If the dead criminals you want to write about have any living relatives, and you've said that they were participants or otherwise complicit in the crimes, they might have a case. If you didn't say that, simply being related doesn't give them standing.
You've said the police committed various misdeeds as well. If you've identified officers by name as being among the guilty, they might have a case.
Anything that's a matter of public record is fair game.
If you can prove something is true, it isn't libel.
If you're presenting your work as nonfiction, learn to be precise about your sources. If so-and-so said something useful and colorful for which there's no firm evidence, "So-and-so said [whatever]" is okay, because what you're asserting is that he said it. However, if your omniscient narrative voice simply repeats whatever that thing was that he said, then you're asserting the thing in its own right, and "So-and-so said it" is not a defense.
Allen Brady is mistaken on a number of points:
A novel would be more problematic than a non-fiction work.
No. It has a different set of potential problems. Given what you want to do, a novel might be easier to manage.
In most jurisdictions in the US,
In
California plus twelve other states.nineteen states now, but those laws are seriously inconsistent from state to state.
your heirs control your personality rights for 75 years after your death.
That only applies if you're a bona fide celebrity, which for purposes of this law mostly means that your "name, voice, signature, photograph or likeness" has commercial value. If Bill Cosby died tomorrow, Royal pudding couldn't hire a Bill Cosby impersonator to do knockoffs of Cosby's Jello pudding ads.
How "personality rights" interact with freedom of speech, the right to say things that are demonstrably true, the interests of historical analysis, and other speech rights, has not yet been sorted out. What this means in practice is that whoever has the biggest lawyers gets to play the bully. Thus, you could in theory publish pornography starring Franklin and Eleanor Roosevelt, Richard Feynman, Omar Bradley, or Rosa Parks, but the likeness of Sonny Bono is sacrosanct until 2073.
(Rant: The very existence of that law is a gross distortion of the legal system. Why should the heirs of celebrities have rights no one else does -- continuing for
75 years after their deaths? It's just one more bought-and-paid-for Hollywood law for which there's no sane justification: a standing affront to the public good and the common discourse.) (/End of rant.)
So you're free to write a book about Abraham Lincoln hunting vampires, but if you want to write the same book about Ronald Reagan, you would have to get permission from his heirs.
If it's parodic, satirical, or otherwise functions as commentary, you're on firmer ground. To use a different strategy, if what you say is demonstrably true, you're also on solid ground.

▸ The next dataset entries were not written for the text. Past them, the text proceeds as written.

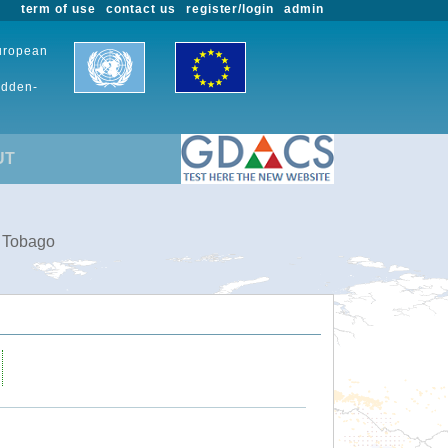
term of use
contact us
register/login
admin
European
udden-
UT
d Tobago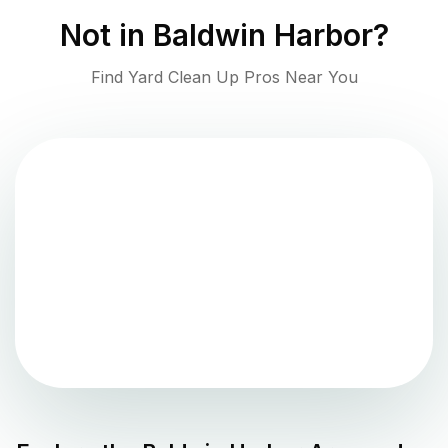
Not in
Baldwin Harbor
?
Find Yard Clean Up Pros Near You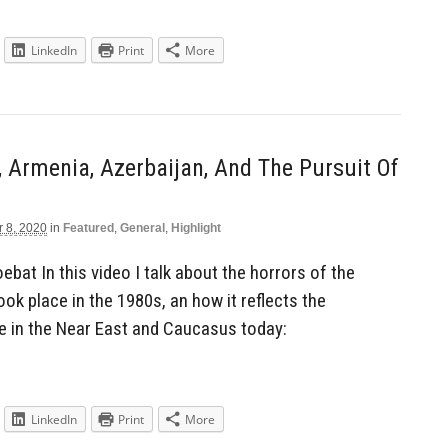
LinkedIn
Print
More
y, Armenia, Azerbaijan, And The Pursuit Of
r 8, 2020
in
Featured
,
General
,
Highlight
bat In this video I talk about the horrors of the
ook place in the 1980s, an how it reflects the
e in the Near East and Caucasus today:
LinkedIn
Print
More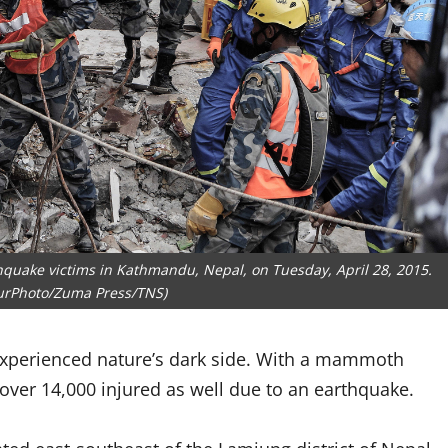
hquake victims in Kathmandu, Nepal, on Tuesday, April 28, 2015.
urPhoto/Zuma Press/TNS)
 experienced nature’s dark side. With a mammoth
 over 14,000 injured as well due to an earthquake.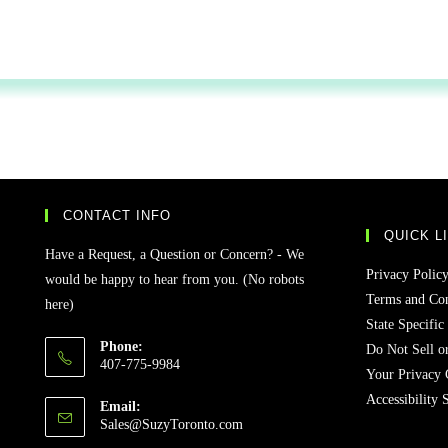
CONTACT INFO
QUICK L
Have a Request, a Question or Concern? - We
Privacy Polic
would be happy to hear from you. (No robots
Terms and Con
here)
State Specific
Phone:
Do Not Sell o
407-775-9984
Your Privacy 
Accessibility 
Email:
Sales@SuzyToronto.com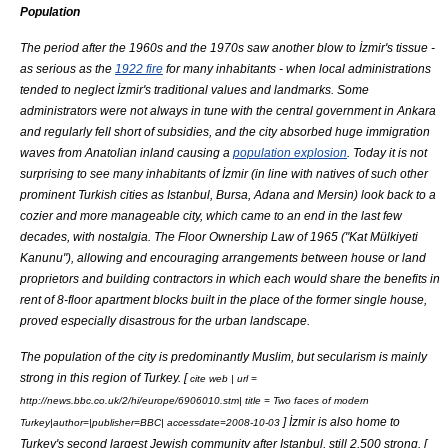
Population
The period after the 1960s and the 1970s saw another blow to İzmir's tissue -
as serious as the
1922 fire
for many inhabitants - when local administrations
tended to neglect İzmir's traditional values and landmarks. Some
administrators were not always in tune with the central government in
Ankara
and regularly fell short of subsidies, and the city absorbed huge immigration
waves from
Anatolia
n inland causing a
population explosion
. Today it is not
surprising to see many inhabitants of İzmir (in line with natives of such other
prominent Turkish cities as Istanbul,
Bursa
,
Adana
and
Mersin
) look back to a
cozier and more manageable city, which came to an end in the last few
decades, with nostalgia. The Floor Ownership Law of 1965 ("Kat Mülkiyeti
Kanunu"), allowing and encouraging arrangements between house or land
proprietors and building contractors in which each would share the benefits in
rent of 8-floor apartment blocks built in the place of the former single house,
proved especially disastrous for the urban landscape.
The population of the city is predominantly Muslim, but secularism is mainly
strong in this region of Turkey. [
cite web | url =
http://news.bbc.co.uk/2/hi/europe/6906010.stm| title = Two faces of modern
] İzmir is also home to
Turkey|author=|publisher=BBC| accessdate=2008-10-03
Turkey's second largest
Jewish
community after Istanbul, still 2,500 strong. [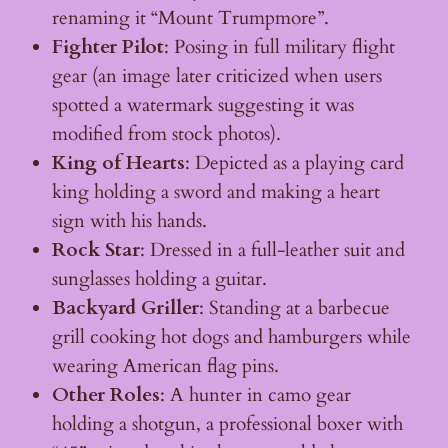
renaming it “Mount Trumpmore”.
Fighter Pilot
: Posing in full military flight
gear (an image later criticized when users
spotted a watermark suggesting it was
modified from stock photos).
King of Hearts
: Depicted as a playing card
king holding a sword and making a heart
sign with his hands.
Rock Star
: Dressed in a full-leather suit and
sunglasses holding a guitar.
Backyard Griller
: Standing at a barbecue
grill cooking hot dogs and hamburgers while
wearing American flag pins.
Other Roles
: A hunter in camo gear
holding a shotgun, a professional boxer with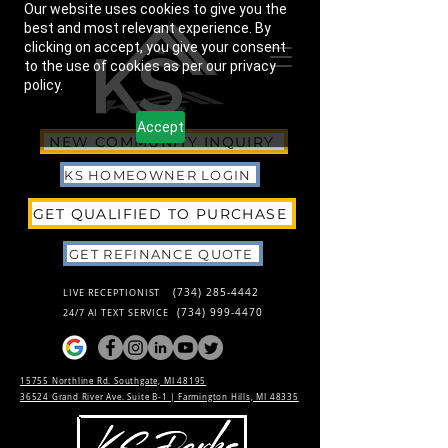
Our website uses cookies to give you the
best and most relevant experience. By
clicking on accept, you give your consent
to the use of cookies as per our privacy
policy.
Accept
NEW COMMUNITY INQUIRY
KS HOMEOWNER LOGIN
GET QUALIFIED TO PURCHASE
GET REFINANCE QUOTE
(734) 285-4442
LIVE RECEPTIONIST
(734) 999-4470
24/7 AI TEXT SERVICE
15755 Northline Rd. Southgate, MI 48195
36524 Grand River Ave. Suite B-1 |
Farmington Hills, MI 48335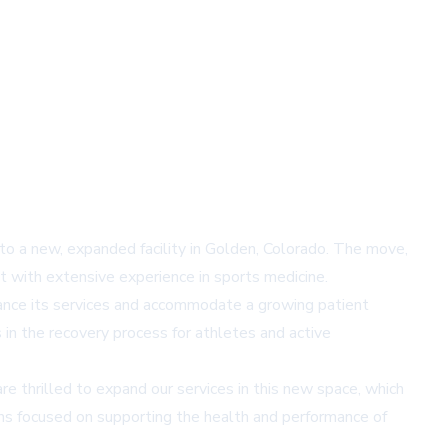
 to a new, expanded facility in Golden, Colorado. The move,
t with extensive experience in sports medicine.
nhance its services and accommodate a growing patient
 in the recovery process for athletes and active
 thrilled to expand our services in this new space, which
ins focused on supporting the health and performance of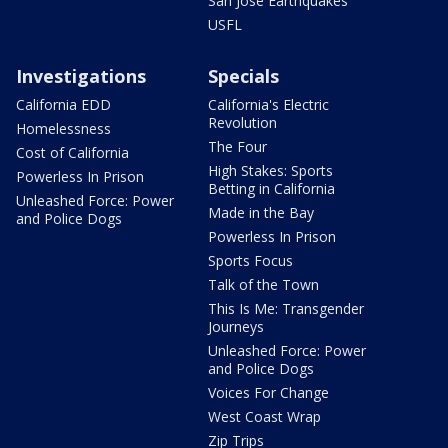
San Jose Earthquakes
USFL
Investigations
Specials
California EDD
California's Electric
Revolution
Homelessness
The Four
Cost of California
High Stakes: Sports
Powerless In Prison
Betting in California
Unleashed Force: Power
Made in the Bay
and Police Dogs
Powerless In Prison
Sports Focus
Talk of the Town
This Is Me: Transgender
Journeys
Unleashed Force: Power
and Police Dogs
Voices For Change
West Coast Wrap
Zip Trips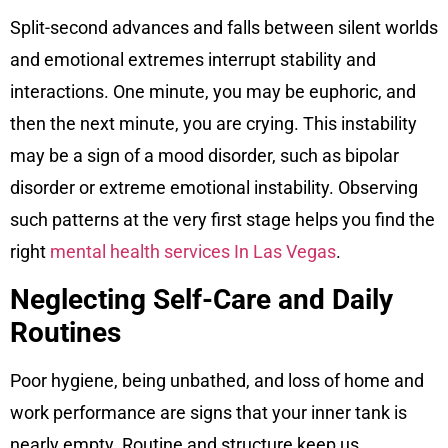
Split-second advances and falls between silent worlds
and emotional extremes interrupt stability and
interactions. One minute, you may be euphoric, and
then the next minute, you are crying. This instability
may be a sign of a mood disorder, such as bipolar
disorder or extreme emotional instability. Observing
such patterns at the very first stage helps you find the
right
mental health services In Las Vegas
.
Neglecting Self-Care and Daily
Routines
Poor hygiene, being unbathed, and loss of home and
work performance are signs that your inner tank is
nearly empty. Routine and structure keep us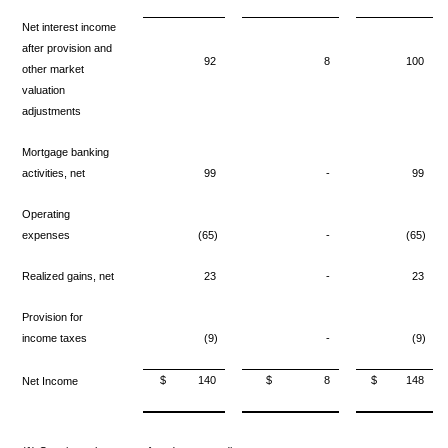
Net interest income
after provision
and
92
8
100
other market
valuation
adjustments
Mortgage banking
activities, net
99
-
99
Operating
expenses
(65)
-
(65)
Realized gains, net
23
-
23
Provision for
income taxes
(9)
-
(9)
$
140
$
8
$
148
Net Income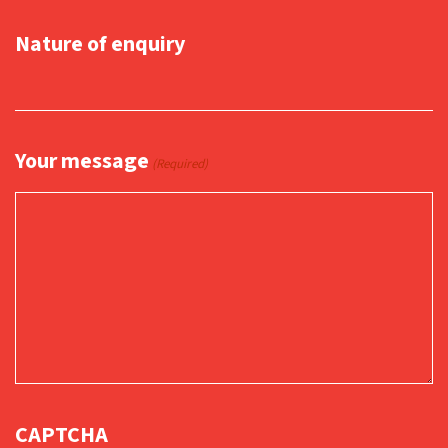
Nature of enquiry
Your message
(Required)
CAPTCHA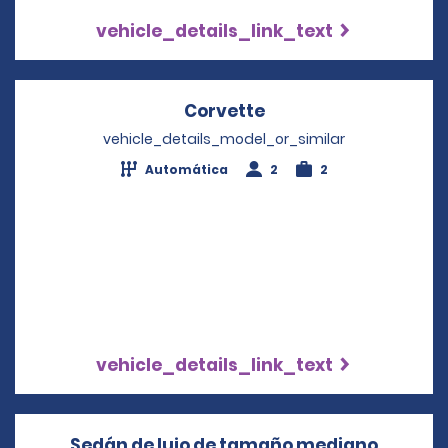
vehicle_details_link_text
Corvette
Opens in a new win
vehicle_details_model_or_similar
Automática
2
2
vehicle_details_link_text
Sedán de lujo de tamaño mediano
Opens i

Practically speaking, the more literary oomph you can muster, the more rights you have. This isn't fair, and strictly speaking it isn't the law, but it's how things work. If your book has literary pretensions, cover quotes from distinguished sources, and it's published by the likes of Viking, or Atlantic, or Farrar Straus Giroux, you can get away with things no trashy paperback could ever dream of.
The same restrictions don't apply to non-fiction.
Again, a different set of restrictions apply.